The big question for market participants is whether this level of inflation is already discounted or not. Last week the market rallied energetically after Fed Chair Jerome Powell said that an interest rate hike of 0.75% was off the table, but it quickly changed its mind, and has collapsed over the last four trading days.
We have a similar dynamic at work Wednesday morning, with many bullish pundits anxious to embrace the idea that while inflation is still quite strong it has peaked and will begin to slowly decline. In other words, the market has already fully discounted this concern.
It is a good setup for a countertrend bounce, and many traders are looking for the combination of an oversold market with "less bad than expected" news to trigger a strong rally. There was some attempt at an oversold bounce on Tuesday, but the traders were unable to sustain it, and there was a weak finish.

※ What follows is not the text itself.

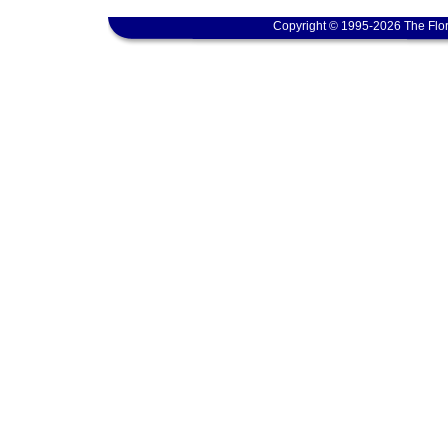
Copyright © 1995-2026 The Flor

There are a couple of underlying issues to note as we contemplate the market's ability to bounce. First is that some of the growth names are being aggressively repriced. There is carnage in very high P/E names such as Upstart Holdings (UPST) , Coinbase Global (COIN) , Unity Software (U) , Roblox (RBLX) , and others. Indeed, we see multiple contraction on a major scale, and it is going to take a while to sort it out.
The other major issue is the unevenness of this correction. As I keep noting, both the Dow Jones Industrials Average and S&P 500 still have not met the technical definition of a bear market, while almost 70% of all stocks in the market are down 20% or more. So while there is some absolutely brutal action in much of the market, many of the big-cap stocks and the indexes are at a much different point in their corrective process.
For many months now, we have been dealing with the issue of whether secondary stocks can find a bottom while the primary names are still struggling to find a low, and the process is still ongoing. That is what is making it so difficult to start looking to build longer-term positions.
The market is anticipating a positive reaction to CPI in the early going, but we are going to see major volatility on this news. An oversold bounce makes sense, but there are so many stuck longs that it is going to be hard for any real FOMO (fear of missing out) to develop.